_PROBLEM TO SOLVE_:
From start to end of the material below, restate each line exactly.

:::::

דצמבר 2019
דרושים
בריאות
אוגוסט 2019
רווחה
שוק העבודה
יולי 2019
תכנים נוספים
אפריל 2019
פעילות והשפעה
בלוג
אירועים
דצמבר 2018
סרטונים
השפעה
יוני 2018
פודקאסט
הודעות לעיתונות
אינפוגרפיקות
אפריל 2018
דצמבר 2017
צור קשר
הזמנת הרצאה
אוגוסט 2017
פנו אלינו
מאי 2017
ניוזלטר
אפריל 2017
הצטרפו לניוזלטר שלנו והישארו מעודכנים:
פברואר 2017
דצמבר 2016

:::::

_RESPONSE FOR THIS EXERCISE_:
דצמבר 2019
דרושים
בריאות
אוגוסט 2019
רווחה
שוק העבודה
יולי 2019
תכנים נוספים
אפריל 2019
פעילות והשפעה
בלוג
אירועים
דצמבר 2018
סרטונים
השפעה
יוני 2018
פודקאסט
הודעות לעיתונות
אינפוגרפיקות
אפריל 2018
דצמבר 2017
צור קשר
הזמנת הרצאה
אוגוסט 2017
פנו אלינו
מאי 2017
ניוזלטר
אפריל 2017
הצטרפו לניוזלטר שלנו והישארו מעודכנים:
פברואר 2017
דצמבר 2016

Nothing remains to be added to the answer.